Sebastian smiled but asked, "How did you know our names?"  
  
"Jake told me," replied Kara, motioning towards the other end of the table. The boys waved feebly. Apparently, everybody here knew each other but not necessarily liked each other.  
  
Kara noticed Sebastian held a biography of Louis Armstrong. She wasn't sure she knew exactly who he was or if she knew any songs of his, but she did know he was a trumpet player.  
  
"You like Louis Armstrong?" she asked Sebastian casually.  
  
"He's my idol," he answered, grinning.  
  
"And he plays trumpet nearly as well as him, too," added Tory.  
  
"Oh, come on." Sebastian laughed.  
  
"You play trumpet?" asked Kara, surprised.  
  
"Yeah. And Tory plays tuba. We provide theme songs for the neighborhood summer football teams."  
  
Kara gasped. "You're bandies?"  
  
"Well, as near as you can get in Orville," answered Tory with a frown. "Unless…you weren't in a band back where you came from?"  
  
"I sure was!" answered Kara exuberantly. "I was on Color Guard."  
  
"Wow!" Sebastian was surprised. "That's really cool!"  
  
Kara was struck by a sudden idea. "Hey, are there any more of you bandies in Orville?"  
  
"Not really," admitted Tory.  
  
"Well, what do you guys think of starting our own band at school?"  
  
"We wouldn't have any where to play."  
  
"Football games – you do have scholastic football games, don't you?"  
  
"Er…yes." Sebastian shrugged. "The coach is a maniac. The only thing he likes about football games is football. We don't even have cheerleaders. Halftime is only as long as he can stand not trying to cream the other teams."  
  
"Maybe if we get good he'll let us perform."  
  
"Not likely."  
  
"Well, it would be fun, right? Let me just check with my other bandies." Kara slid back to Jake, Chris, and Tom. "Hey guys, what do think of starting a marching band?"  
  
"You're kidding," said Tom.  
  
"Interesting," said Chris.  
  
"Definitely!" said Jake, all at the same time.  
  
"Aw, it would be fun!" added Kara.  
  
"You can't march with guitar or drums," answered Tom.  
  
"I have that padded metal thing for wearing the snare drum," protested Chris.  
  
"And I can play flute," finished Jake.  
  
"So you're interested?"  
  
"Count me out," replied Tom. "Sorry."  
  
Chris and Jake nodded. "We've got to do something past summer break," said Chris.  
  
Tory and Sebastian looked at Kara questioningly, and she waved them over to the other end of the table.  
  
"So we're forming a band: one trumpet, one tuba, one flute, one drum, and one guard." Kara looked around at the people.  
  
"That's one crazy idea," said Tom, smiling. 
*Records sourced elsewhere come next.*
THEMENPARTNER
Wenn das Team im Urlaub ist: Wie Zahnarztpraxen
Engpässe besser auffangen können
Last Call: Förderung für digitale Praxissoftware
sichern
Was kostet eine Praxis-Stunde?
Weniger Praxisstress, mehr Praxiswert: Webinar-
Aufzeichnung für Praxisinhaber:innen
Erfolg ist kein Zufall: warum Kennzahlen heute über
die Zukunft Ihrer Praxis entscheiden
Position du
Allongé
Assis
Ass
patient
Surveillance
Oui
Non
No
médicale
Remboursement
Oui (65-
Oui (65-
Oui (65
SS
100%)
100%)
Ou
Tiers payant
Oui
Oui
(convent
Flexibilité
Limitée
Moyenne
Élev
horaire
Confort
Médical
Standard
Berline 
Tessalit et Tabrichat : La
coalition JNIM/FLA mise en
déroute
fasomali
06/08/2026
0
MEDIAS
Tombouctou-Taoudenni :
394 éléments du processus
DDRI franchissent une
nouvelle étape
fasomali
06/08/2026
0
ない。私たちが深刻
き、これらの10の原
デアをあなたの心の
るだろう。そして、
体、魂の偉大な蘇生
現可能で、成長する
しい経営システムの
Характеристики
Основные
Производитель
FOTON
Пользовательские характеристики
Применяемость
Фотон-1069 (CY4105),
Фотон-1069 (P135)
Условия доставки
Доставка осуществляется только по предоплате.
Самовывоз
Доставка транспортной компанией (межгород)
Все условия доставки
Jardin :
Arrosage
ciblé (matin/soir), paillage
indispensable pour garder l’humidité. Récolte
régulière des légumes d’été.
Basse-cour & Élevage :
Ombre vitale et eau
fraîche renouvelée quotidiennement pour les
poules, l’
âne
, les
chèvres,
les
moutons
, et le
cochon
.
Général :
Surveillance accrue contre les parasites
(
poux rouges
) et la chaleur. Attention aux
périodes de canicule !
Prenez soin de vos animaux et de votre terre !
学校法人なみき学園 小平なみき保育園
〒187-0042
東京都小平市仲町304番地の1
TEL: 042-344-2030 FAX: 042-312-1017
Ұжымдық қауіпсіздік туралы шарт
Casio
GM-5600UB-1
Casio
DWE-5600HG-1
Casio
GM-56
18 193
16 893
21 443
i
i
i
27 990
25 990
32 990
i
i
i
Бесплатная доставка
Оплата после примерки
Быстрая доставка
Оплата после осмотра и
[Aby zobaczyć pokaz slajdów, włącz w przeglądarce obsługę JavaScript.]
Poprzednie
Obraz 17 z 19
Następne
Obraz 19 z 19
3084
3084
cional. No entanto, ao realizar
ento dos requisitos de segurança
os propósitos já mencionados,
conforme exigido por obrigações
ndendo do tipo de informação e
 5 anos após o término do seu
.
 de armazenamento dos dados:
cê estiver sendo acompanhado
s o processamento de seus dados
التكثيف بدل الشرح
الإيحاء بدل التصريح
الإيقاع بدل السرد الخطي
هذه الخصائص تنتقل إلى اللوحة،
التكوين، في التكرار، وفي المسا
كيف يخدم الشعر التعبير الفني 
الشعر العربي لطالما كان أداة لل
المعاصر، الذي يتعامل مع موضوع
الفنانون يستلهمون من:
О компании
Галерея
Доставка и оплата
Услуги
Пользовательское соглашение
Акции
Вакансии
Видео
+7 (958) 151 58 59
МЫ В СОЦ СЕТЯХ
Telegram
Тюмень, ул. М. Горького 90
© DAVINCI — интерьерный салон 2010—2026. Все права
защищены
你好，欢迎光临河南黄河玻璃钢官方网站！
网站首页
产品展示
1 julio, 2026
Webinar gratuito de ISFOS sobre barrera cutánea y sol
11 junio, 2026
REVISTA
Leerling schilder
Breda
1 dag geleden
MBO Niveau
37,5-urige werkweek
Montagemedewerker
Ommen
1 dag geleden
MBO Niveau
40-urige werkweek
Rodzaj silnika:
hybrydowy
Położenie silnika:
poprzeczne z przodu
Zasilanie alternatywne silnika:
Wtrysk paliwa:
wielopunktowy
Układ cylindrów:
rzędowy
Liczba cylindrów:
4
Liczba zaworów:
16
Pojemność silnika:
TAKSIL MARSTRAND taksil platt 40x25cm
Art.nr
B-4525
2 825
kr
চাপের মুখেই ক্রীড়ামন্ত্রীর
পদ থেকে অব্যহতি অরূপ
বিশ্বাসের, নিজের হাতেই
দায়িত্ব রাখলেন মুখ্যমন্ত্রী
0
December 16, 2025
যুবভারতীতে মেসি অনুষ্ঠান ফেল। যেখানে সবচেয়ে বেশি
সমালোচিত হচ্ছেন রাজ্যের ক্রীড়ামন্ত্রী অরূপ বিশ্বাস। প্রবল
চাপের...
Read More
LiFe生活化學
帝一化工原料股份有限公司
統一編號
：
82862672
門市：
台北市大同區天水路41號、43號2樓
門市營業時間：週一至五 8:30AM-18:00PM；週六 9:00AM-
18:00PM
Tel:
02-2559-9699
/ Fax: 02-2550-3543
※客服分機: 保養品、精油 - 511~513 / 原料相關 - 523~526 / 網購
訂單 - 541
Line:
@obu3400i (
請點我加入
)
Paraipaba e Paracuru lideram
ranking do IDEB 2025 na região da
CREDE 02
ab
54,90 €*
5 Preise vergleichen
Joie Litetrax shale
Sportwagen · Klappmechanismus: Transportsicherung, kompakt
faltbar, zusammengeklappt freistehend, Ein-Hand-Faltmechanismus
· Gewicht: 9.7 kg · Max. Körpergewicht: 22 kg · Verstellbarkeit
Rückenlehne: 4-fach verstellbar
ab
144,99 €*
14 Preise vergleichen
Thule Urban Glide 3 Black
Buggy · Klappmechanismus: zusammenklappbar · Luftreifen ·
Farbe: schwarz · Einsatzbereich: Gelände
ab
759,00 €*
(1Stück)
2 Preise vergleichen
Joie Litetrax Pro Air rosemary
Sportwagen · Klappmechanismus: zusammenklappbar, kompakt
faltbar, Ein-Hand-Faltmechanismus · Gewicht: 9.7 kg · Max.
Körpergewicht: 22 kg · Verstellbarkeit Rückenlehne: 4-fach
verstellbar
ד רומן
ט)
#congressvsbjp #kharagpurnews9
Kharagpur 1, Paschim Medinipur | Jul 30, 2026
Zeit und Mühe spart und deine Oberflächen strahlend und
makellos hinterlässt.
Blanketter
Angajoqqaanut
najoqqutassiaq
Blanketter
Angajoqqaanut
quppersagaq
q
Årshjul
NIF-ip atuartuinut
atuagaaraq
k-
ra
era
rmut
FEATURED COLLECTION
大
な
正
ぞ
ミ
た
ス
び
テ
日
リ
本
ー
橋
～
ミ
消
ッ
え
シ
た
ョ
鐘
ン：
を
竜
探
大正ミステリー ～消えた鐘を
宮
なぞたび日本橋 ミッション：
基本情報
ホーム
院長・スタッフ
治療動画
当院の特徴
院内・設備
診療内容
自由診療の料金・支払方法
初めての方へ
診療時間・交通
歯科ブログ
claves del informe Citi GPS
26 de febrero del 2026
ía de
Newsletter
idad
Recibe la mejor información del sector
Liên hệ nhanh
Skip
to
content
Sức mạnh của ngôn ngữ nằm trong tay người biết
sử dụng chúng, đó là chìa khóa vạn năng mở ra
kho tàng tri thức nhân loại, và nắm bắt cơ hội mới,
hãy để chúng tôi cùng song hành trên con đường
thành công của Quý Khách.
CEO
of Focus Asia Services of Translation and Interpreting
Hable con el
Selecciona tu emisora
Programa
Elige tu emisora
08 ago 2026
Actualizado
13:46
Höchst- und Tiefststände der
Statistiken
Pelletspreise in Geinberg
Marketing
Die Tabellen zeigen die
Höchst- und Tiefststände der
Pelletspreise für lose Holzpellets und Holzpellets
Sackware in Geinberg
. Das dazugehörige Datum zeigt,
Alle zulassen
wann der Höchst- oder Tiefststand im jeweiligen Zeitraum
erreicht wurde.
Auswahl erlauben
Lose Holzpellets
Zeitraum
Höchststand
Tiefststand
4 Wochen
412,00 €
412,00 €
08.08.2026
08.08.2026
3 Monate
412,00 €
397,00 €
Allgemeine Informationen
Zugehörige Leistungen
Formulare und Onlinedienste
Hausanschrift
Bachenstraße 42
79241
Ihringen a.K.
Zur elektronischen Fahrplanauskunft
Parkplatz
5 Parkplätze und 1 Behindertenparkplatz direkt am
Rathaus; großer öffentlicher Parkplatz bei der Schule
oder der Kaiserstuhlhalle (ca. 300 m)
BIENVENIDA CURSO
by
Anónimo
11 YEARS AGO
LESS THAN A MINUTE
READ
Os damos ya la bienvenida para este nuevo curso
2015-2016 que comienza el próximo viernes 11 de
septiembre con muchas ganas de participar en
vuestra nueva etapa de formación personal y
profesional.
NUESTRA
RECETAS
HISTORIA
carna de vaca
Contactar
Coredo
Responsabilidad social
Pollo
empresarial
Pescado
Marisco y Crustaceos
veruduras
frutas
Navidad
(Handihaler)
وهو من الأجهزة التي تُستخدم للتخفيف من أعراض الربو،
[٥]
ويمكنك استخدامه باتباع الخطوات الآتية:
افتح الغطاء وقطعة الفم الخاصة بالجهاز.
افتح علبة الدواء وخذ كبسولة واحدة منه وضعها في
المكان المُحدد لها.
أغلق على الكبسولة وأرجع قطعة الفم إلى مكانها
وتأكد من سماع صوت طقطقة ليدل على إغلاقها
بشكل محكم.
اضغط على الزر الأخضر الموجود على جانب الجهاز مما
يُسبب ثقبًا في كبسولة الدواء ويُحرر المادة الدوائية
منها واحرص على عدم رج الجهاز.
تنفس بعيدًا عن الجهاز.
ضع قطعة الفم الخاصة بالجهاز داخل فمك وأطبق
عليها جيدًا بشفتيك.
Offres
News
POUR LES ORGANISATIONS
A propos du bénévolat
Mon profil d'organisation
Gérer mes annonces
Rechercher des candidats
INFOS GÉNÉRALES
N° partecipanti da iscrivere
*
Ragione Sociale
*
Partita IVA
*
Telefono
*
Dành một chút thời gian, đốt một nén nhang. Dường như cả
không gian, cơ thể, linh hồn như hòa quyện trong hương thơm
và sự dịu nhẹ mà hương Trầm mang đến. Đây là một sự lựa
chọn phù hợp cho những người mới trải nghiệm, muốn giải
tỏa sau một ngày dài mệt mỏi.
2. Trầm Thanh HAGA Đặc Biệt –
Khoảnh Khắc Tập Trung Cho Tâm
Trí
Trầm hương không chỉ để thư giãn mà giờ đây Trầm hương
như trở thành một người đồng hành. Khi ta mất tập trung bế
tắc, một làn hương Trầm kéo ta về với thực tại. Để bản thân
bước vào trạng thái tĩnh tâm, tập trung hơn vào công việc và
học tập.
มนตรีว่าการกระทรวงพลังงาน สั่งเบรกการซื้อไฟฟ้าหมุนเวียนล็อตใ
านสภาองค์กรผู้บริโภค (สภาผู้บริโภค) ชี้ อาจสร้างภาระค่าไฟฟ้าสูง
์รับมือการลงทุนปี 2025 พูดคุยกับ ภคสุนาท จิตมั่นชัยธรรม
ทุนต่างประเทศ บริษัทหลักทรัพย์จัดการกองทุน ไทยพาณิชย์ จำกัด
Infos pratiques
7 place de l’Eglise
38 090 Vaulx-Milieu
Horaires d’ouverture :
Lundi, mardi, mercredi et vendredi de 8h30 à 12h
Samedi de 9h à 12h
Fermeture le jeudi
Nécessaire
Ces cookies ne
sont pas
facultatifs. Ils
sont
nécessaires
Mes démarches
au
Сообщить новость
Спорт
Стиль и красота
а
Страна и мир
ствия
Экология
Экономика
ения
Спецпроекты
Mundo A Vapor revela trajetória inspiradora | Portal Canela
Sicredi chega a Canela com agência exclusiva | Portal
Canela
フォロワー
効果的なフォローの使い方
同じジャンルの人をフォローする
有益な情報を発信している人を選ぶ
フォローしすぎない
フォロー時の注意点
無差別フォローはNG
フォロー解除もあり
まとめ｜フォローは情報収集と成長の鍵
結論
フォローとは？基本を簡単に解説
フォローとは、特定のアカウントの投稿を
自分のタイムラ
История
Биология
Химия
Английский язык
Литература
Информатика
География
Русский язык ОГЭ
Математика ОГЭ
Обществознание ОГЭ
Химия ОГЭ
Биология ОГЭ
	3. The First Day of Practice

Hey! People are reviewing me! This is great! No entries for the contest yet…give me a mascot that can be incorporated into their marching uniforms (AKA identical things sewn together by Tory and Kara) and win a walk-on role in the next chapter. Yes, so anyway…disclaimer…Satchmo (A/N again: SATCHMO?!?) Louis Armstrong yada yada…whoever invented PVC piping and parachutes…and super glue…and bleachers…and Scarlet O'Hara…okay let me skip to something worthy. Their song (yes, 'song', it's a band of five members, what do you want from me?) is called "Highland Legend" and is by John Moss. We played it in eighth grade and I still love it, so that's why it is here. I don't know anything else about it so if someone else does (Publisher, copyright info, etc.) please review me and tell me. GL RULES! Yes, so now, let the story continue…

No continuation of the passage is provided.